Noch andre Augen aber hatten Hellanodike betrachtet. 97 während sie so, vom Lichte, das Sonnenstrahlen und Baumesschatten um sie herwoben, umspielt am Saume des Gehölzes stand, und diese Augen hatten mit tiefer Zärtlichkeit und Trauer auf ihr geruht. Hinter ihr, am Rande eines Baches, der sich durch das Gehölz drängte, saß Myrtolaos, und sah sie an und ward nicht satt sie anzusehen, denn er wußte, daß es heute zum letzten Male geschah. Wenn es dunkel sein würde, wollte er sie nach Tanagra und zum Hause des Myronides führen, denn vor dem Tageslichte scheuten sie sich. Wie hatte er einst zu diesem Hause zurückzukommen gedacht, und wie kam er nun in Wirklichkeit zurück – ein bitterlicher Schmerz drängte sich in seinem Herzen empor, und in düstren Gedanken senkte er das Haupt.

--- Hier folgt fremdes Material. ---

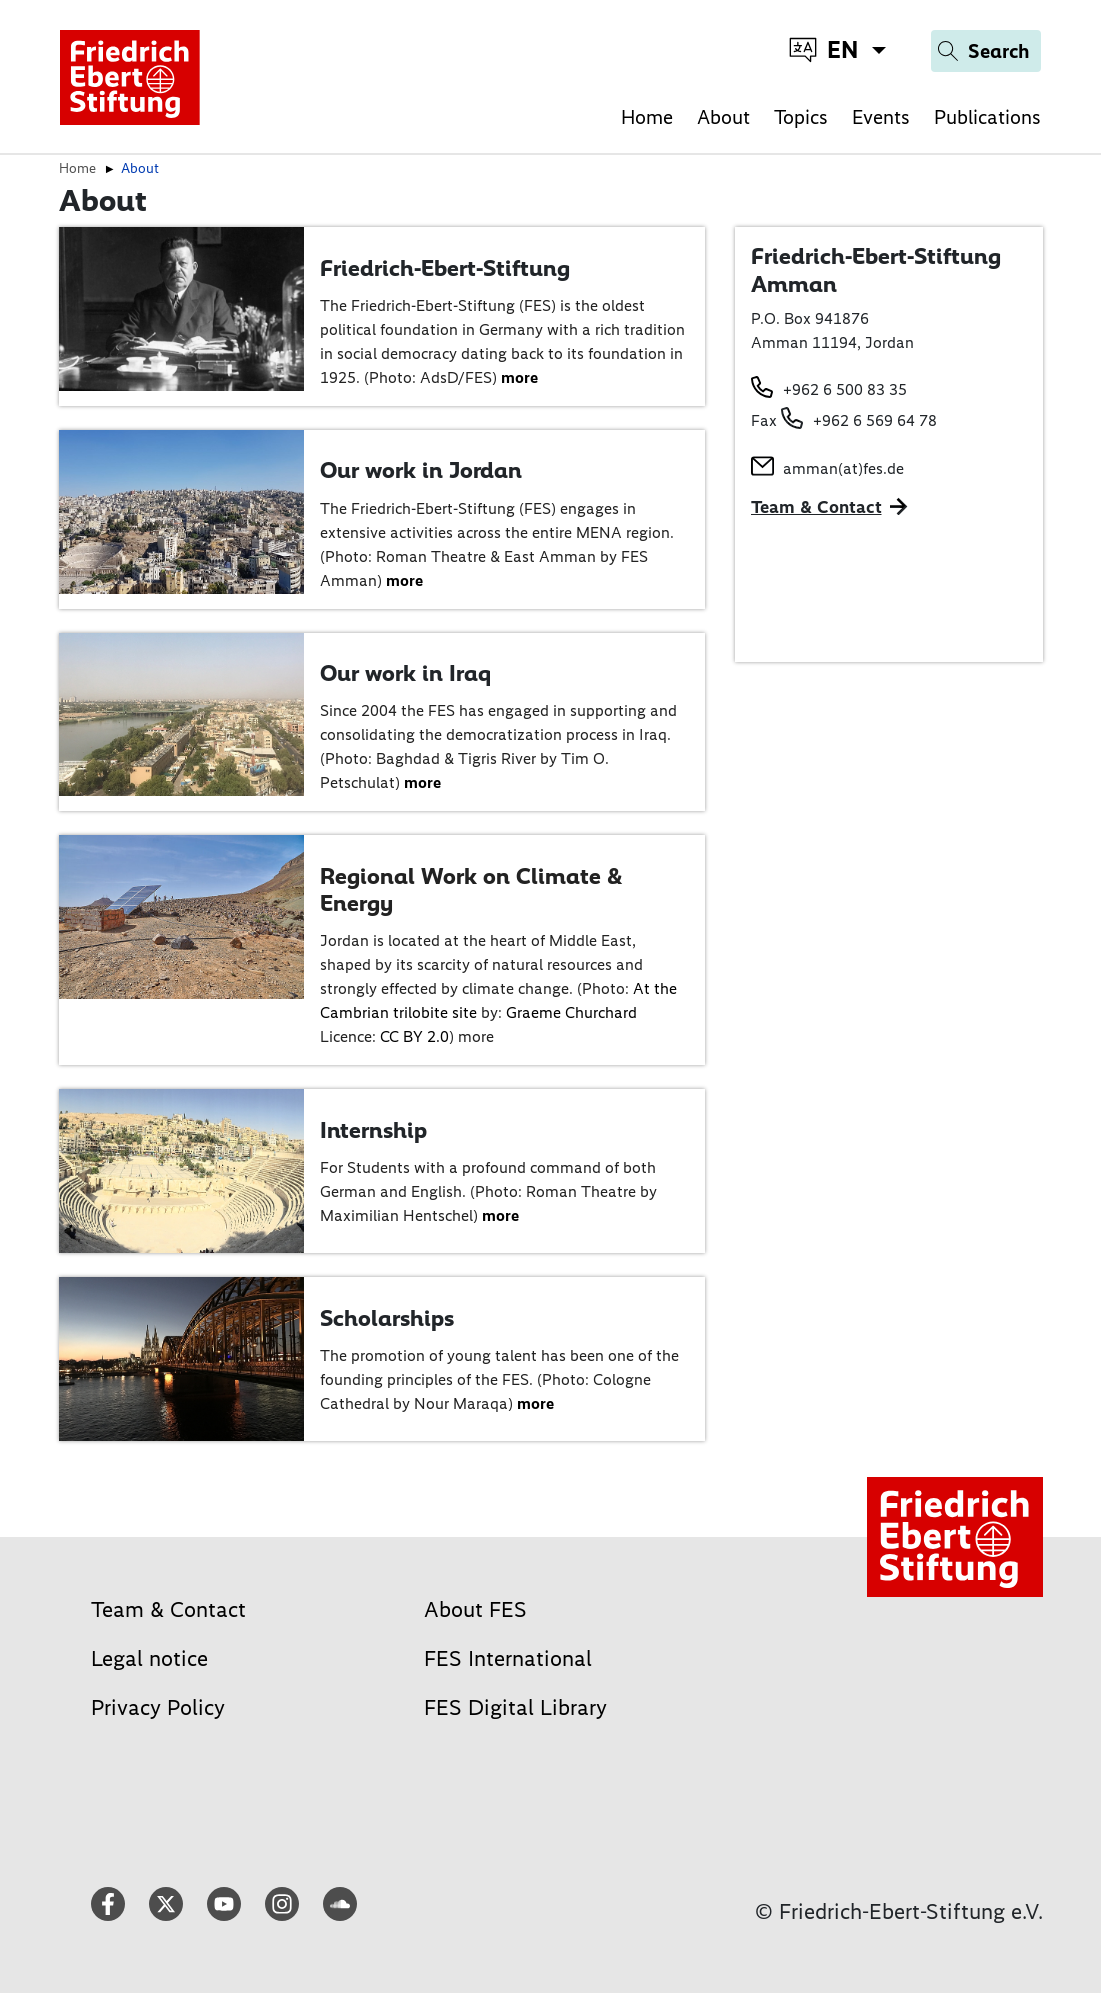 Image resolution: width=1101 pixels, height=1993 pixels. I want to click on Privacy Policy, so click(158, 1707).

Ein leichter Schritt rauschte hinter ihm, Hellanodike berührte seine Schulter.

»Chlenusa ist noch nicht zurück,« sagte sie, »sie wollte uns Brombeeren pflücken. Ich bin müde von unsrem heutigen Weg.«

»Ruhe dich,« erwiderte er; »ich werde wachen.«

An der grasigen Böschung des Baches lagerte sich Hellanodike; er schob Blätter und Moos unter ihr Haupt, damit es weicher läge, und setzte sich an ihre Seite. Wie ein Kind, das im Einschlafen nach seinem liebsten Spielzeug greift, faßte sie seine Hand, sah ihn mit den schlaftrunkenen Augen noch einmal freundlich an, und war entschlummert. –

Er saß neben ihr und blickte auf sie herab. Der Anblick der Vaterstadt hatte die Züge des holden Gesichtes in aller unschuldigen Lieblichkeit früherer Tage wiederhergestellt und die Erinnerungen der letzten schrecklichen Tage lagen wie ein ferner Schatten darüber hingebreitet.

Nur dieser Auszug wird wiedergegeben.